Esneklik: “Katı olan her şey buharlaşıyor”
Postmodernliğin alamet-i farikası olan esneklik, bu sürecin en görünür karakteri. Eskiden “asla” denilen ne varsa, şimdi “Aa! bu da mı mümkün?” halini almış durumda. Söylemler yer değiştirdi, pozisyonlar yeniden kuruldu, tabular yıkıldı. Dost ve Düşmanlar yer değiştirdi, yeniden tanımlandı ya da öyle gösterilmek isteniyor.
Bu minvalde iki özne öne çıkıyor: Devlet Bahçeli ve Abdullah Öcalan. Bahçeli, bir zamanlar “bölücübaşı” dediği Öcalan için artık “çözümün kilidi” diyebiliyor; Öcalan’ı PKK’nin “kurucu önderi” olarak anıyor, hatta özgür kalmasından söz edebiliyor. Öcalan ise daha önce “en son adım” dediği silah bırakmayı şimdi sürecin başına çekiyor. Özerklik, federasyon gibi kavramlardan neredeyse söz etmiyor. Kürt meselesinin resmi anlamda üçüncü çözüm ve müzakere girişiminde katı olan her şey buharlaşıyor ve bu yönüyle bir “postmodern barış” sürecine şahitlik ediyoruz.
Rasyonel seçim: Özneler hesap yapıyor
Yeni çözüm sürecini postmodern kılan yönlerinden biri de aktörlerin modern dönem barış anlayışlarından değil, yani ilkesel, idealist ve ahlaki güdülerle değil; fayda-maliyet hesabıyla hareket ediyor olması. Erdoğan, Bahçeli ve Öcalan… Ortak bir barış ilkesinde buluşmasalar da, her biri tanımladıkları siyasal çıkarları doğrultusunda bu sürecin bir öznesi olmayı sürdürüyor ve sürece bu maliyet hesapları üzerinden yön ve şekil veriyor.

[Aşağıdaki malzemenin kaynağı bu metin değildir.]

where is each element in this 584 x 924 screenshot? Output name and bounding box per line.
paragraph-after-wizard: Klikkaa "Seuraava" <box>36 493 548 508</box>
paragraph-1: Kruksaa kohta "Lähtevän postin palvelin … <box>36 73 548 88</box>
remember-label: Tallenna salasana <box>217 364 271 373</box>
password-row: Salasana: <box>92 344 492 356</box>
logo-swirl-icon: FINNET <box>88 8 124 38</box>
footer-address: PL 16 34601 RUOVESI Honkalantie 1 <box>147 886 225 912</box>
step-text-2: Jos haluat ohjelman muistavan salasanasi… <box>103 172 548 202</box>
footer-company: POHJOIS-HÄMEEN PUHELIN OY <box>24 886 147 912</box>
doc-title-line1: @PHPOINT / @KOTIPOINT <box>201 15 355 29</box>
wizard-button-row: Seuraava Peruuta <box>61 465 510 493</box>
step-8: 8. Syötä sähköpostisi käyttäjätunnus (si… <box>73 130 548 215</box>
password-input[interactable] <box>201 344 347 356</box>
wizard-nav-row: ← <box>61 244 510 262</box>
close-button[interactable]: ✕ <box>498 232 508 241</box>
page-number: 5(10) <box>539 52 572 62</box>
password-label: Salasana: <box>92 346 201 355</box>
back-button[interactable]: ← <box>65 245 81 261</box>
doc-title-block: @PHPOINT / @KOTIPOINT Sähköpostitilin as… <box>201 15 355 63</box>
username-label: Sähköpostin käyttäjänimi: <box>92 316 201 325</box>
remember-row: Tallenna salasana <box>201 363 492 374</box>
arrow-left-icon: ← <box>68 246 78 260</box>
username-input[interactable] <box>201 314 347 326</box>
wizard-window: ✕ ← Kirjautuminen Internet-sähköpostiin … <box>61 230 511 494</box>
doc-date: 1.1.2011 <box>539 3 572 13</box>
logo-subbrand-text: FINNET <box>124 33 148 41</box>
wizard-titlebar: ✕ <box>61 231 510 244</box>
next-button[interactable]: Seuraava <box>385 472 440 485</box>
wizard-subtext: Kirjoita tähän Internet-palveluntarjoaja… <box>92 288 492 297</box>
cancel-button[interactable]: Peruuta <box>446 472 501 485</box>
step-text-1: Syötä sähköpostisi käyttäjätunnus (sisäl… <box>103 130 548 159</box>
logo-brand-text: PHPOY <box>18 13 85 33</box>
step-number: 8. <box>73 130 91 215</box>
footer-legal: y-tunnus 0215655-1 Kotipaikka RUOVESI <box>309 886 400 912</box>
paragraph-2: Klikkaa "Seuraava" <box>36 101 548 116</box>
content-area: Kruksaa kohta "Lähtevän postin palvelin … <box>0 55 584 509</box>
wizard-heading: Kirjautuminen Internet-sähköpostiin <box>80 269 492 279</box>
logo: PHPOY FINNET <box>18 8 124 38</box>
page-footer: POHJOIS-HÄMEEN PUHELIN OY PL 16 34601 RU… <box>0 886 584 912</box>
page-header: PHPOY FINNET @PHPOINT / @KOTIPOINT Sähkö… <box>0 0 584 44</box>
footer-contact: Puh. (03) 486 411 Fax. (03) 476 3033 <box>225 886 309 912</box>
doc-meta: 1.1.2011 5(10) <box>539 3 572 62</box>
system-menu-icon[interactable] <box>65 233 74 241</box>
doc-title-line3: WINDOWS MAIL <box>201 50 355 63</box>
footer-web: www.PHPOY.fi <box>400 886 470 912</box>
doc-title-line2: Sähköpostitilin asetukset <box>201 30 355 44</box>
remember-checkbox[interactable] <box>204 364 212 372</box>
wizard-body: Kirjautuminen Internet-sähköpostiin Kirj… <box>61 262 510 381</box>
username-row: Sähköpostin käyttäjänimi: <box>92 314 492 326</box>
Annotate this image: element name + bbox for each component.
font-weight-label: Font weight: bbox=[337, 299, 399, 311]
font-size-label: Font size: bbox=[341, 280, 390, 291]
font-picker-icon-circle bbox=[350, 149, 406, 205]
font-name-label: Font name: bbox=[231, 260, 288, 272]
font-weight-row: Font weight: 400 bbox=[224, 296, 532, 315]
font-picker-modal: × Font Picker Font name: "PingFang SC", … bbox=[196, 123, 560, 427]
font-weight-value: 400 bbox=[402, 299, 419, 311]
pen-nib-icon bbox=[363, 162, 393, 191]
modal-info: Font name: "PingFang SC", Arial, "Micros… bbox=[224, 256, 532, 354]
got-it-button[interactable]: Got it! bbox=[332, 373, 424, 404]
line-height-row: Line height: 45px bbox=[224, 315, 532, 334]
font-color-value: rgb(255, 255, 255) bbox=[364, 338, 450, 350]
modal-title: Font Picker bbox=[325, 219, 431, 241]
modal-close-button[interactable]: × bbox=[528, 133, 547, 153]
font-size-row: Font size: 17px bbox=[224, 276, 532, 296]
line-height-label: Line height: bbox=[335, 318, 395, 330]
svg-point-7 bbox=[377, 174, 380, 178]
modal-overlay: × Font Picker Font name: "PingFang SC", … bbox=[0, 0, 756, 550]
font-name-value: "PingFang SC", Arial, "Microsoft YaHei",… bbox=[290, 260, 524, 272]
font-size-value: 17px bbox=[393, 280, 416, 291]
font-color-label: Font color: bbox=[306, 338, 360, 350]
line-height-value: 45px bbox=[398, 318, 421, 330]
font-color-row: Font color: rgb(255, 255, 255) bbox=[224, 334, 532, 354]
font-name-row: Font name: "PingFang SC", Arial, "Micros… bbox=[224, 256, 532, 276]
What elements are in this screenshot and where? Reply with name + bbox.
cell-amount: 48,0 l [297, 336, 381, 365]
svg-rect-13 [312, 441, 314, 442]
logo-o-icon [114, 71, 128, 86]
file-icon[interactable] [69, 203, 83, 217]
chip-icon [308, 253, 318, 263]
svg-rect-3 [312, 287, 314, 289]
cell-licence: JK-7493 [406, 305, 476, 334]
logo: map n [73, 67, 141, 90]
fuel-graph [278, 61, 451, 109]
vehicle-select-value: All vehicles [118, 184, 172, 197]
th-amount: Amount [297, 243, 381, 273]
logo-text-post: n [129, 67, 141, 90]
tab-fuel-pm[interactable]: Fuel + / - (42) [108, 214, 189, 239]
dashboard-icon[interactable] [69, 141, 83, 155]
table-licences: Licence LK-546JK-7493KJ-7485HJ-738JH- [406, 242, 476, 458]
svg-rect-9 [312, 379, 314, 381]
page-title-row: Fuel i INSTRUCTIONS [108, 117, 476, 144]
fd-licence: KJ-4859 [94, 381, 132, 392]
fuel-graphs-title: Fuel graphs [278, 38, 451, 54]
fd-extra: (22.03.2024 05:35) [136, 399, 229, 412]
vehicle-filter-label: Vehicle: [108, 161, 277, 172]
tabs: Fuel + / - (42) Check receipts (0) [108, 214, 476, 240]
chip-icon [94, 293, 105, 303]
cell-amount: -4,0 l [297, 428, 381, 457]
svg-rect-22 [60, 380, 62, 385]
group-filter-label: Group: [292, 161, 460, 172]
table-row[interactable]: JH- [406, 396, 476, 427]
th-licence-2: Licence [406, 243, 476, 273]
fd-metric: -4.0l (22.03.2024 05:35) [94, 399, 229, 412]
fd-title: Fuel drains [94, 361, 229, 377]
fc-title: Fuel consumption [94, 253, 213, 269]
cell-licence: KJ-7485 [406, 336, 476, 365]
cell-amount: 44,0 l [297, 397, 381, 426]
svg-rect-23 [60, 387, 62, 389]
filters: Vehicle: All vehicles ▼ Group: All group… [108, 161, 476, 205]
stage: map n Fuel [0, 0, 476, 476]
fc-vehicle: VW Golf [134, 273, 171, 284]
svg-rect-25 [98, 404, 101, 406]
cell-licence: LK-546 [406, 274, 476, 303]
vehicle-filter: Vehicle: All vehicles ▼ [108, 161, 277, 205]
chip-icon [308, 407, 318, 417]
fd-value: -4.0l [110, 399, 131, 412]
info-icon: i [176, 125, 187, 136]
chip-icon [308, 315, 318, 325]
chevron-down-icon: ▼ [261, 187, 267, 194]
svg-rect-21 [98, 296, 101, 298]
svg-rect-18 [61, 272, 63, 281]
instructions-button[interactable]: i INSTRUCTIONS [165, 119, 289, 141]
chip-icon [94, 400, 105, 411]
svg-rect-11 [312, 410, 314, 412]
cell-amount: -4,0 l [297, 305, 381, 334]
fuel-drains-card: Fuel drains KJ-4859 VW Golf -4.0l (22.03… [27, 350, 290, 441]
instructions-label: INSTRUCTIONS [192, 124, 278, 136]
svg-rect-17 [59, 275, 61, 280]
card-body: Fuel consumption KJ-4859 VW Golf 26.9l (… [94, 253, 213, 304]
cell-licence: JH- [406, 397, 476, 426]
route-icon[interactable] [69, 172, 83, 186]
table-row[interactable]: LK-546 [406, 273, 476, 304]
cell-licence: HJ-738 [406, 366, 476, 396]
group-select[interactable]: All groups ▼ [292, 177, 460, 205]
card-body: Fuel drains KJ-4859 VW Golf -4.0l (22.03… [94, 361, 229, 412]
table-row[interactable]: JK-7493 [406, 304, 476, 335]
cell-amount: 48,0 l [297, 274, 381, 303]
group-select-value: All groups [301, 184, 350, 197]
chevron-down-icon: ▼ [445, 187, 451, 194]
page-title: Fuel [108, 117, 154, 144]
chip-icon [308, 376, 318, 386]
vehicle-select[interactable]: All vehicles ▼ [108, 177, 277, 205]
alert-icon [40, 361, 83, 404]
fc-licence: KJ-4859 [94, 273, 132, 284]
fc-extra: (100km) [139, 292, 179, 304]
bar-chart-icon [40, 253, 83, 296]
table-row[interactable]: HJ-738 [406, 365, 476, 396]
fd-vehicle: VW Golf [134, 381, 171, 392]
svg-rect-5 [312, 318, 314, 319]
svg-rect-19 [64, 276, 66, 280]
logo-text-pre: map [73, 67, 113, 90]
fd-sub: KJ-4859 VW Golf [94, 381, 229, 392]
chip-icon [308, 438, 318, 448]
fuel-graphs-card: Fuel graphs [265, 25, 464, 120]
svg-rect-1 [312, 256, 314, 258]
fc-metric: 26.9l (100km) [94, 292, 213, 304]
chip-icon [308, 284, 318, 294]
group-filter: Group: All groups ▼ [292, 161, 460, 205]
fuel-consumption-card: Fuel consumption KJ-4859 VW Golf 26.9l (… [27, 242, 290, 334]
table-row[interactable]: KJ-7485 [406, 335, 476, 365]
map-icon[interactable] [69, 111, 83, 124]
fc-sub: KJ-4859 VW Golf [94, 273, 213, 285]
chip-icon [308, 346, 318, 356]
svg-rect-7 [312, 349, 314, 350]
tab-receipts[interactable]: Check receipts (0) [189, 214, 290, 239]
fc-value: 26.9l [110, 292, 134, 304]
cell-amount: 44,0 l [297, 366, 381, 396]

Örneğin Öcalan artık sadece bir halk önderi değil; aynı zamanda strateji yapan, taktik üreten, rasyonel bir siyasal aktör olarak, yirmi altı yıl sonra ilk kez yeniden konumlanıyor ve Türkiye siyasetine yeniden dahil oluyor. Bu rasyonel akılcılık, son on ayda Kürt siyasetine ne kaybettirdi ne kazandırdı diye sorduğumuzda ise, kazancın bol, kaybın ise neredeyse olmadığını söylemek hiç güç değil. Fakat bu temelde işleyen bir rasyonalizm, Kürt meselesinin gerçekten çözülüp çözülmeyeceğini bize henüz söylemiyor. Çünkü bu rasyonalizmde Kürt halkının bir kollektif varlık olmaktan doğan hak, hukuk ve özgürlüğünü nasıl elde edeceği sorusu, belki de uzun bir toplumsal zamana yayılmış biçimde bir parantezde bekliyor.
Sonuç olarak yeni çözüm süreci, modern dönemlerin barış ve çözüm süreçlerine hiç benzemiyor. Bu süreç, belirsizlik ve kuralsızlıklar içeriyor, büyük bir barış vaadinde bulunmuyor, aktörlerin esnekliği ve rasyonel faydacılığıyla şekilleniyor. Bu yönleriyle tam anlamıyla postmodern bir barış denemesi. Ve tıpkı postmodernizmin kendisi gibi: Ne tam umut verici, ne de bütünüyle umutsuz… Ama kesin olan bir şey varsa, o da bu sürecin melez, muğlak ve çelişkili bir barış deneyimi sunduğudur.